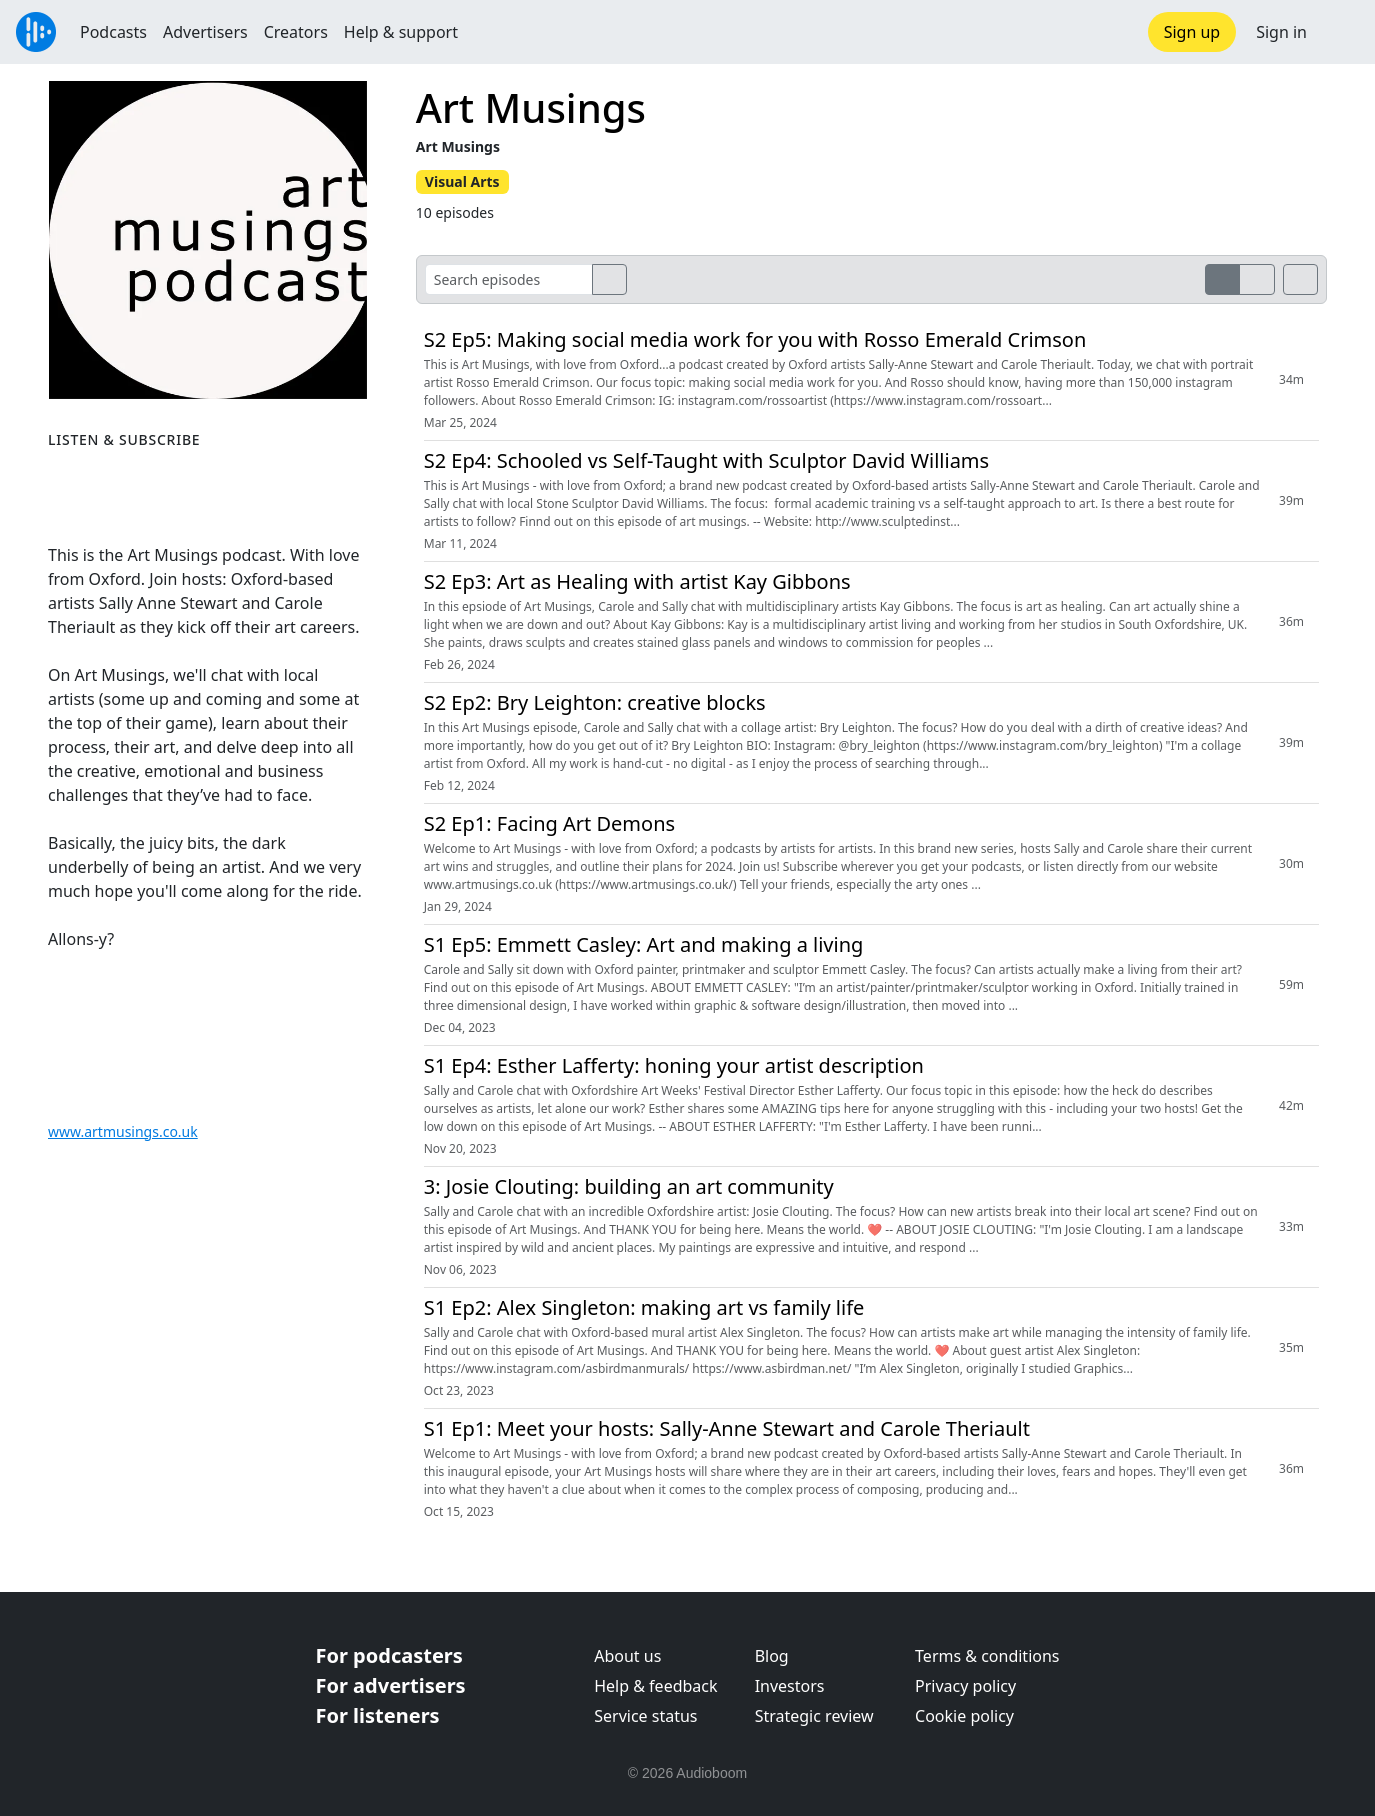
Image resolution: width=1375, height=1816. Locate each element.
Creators (296, 32)
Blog (772, 1656)
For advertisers (391, 1685)
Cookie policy (964, 1716)
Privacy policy (965, 1686)
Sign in (1281, 32)
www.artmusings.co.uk (123, 1131)
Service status (645, 1716)
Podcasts (113, 32)
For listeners (378, 1715)
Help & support (401, 32)
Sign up (1192, 32)
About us (627, 1656)
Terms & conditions (987, 1656)
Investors (790, 1686)
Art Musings (531, 107)
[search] (610, 279)
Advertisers (205, 32)
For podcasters (389, 1655)
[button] (1341, 32)
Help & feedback (655, 1686)
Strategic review (814, 1716)
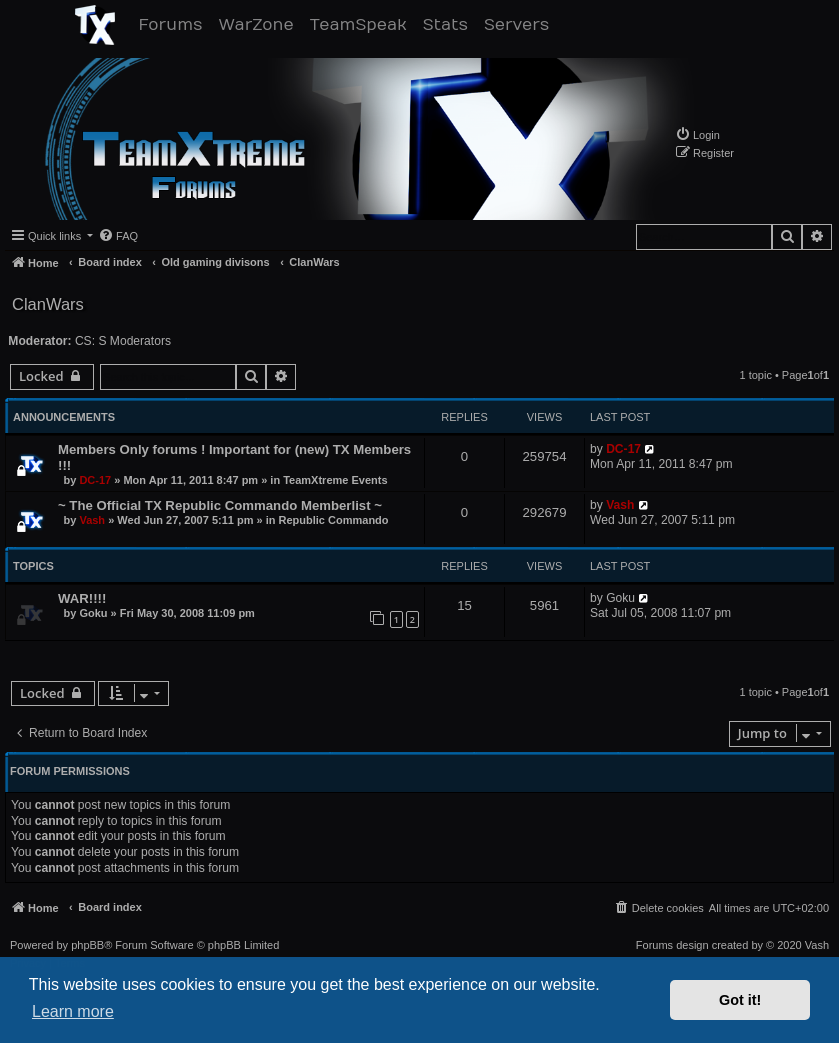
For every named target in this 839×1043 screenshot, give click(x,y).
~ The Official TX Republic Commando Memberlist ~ (220, 505)
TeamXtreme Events (335, 480)
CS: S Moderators (123, 341)
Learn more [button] (73, 1011)
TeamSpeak (362, 24)
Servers (520, 24)
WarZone (259, 24)
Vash (92, 520)
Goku (93, 613)
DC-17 (95, 480)
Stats (449, 24)
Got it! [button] (740, 1000)
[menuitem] (697, 134)
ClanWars (48, 304)
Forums (175, 24)
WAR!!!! (82, 598)
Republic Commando (334, 520)
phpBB (87, 945)
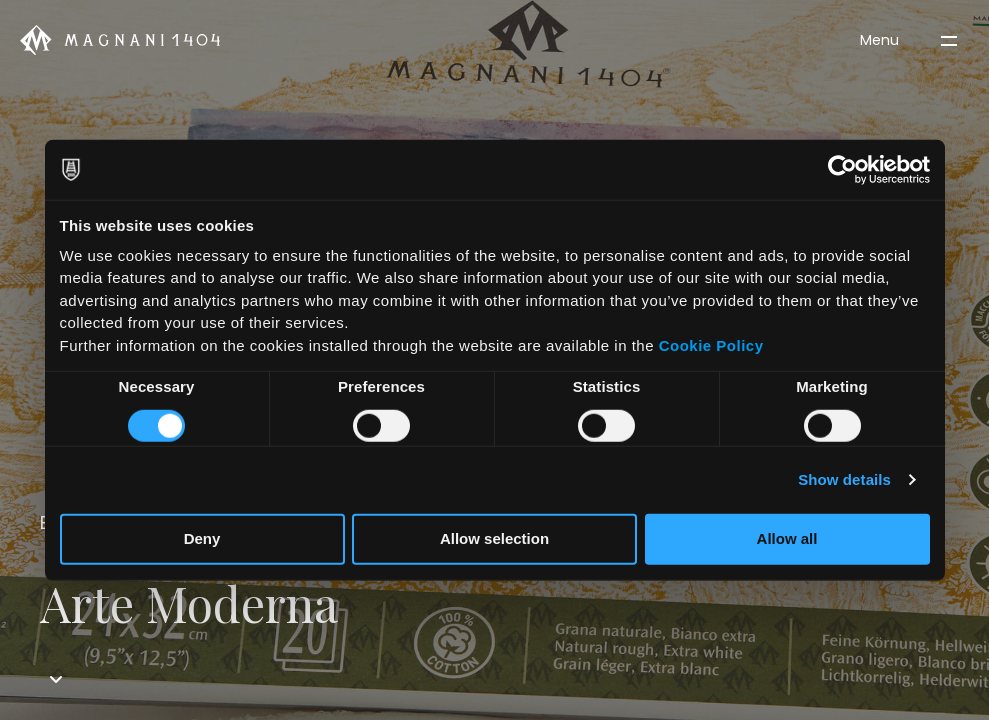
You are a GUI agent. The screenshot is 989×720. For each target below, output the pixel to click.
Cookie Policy (711, 344)
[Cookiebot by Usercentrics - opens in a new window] (842, 170)
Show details (844, 479)
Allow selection (494, 538)
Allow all (787, 538)
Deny (202, 538)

* Assigned task *
Beginning with the line where "TeamSpeak (362, 24)" appears, transcribe the records above word for word through their last line, and include no pictures.

* Response to this exercise *
TeamSpeak (362, 24)
Servers (520, 24)
WarZone (259, 24)
Vash (92, 520)
Goku (93, 613)
DC-17 (95, 480)
Stats (449, 24)
Got it! [button] (740, 1000)
[menuitem] (697, 134)
ClanWars (48, 304)
Forums (175, 24)
WAR!!!! (82, 598)
Republic Commando (334, 520)
phpBB (87, 945)
You are a GUI agent. The screenshot is 989×720. For each target below, output the pixel to click.
Cookie Policy (711, 344)
[Cookiebot by Usercentrics - opens in a new window] (842, 170)
Show details (844, 479)
Allow selection (494, 538)
Allow all (787, 538)
Deny (202, 538)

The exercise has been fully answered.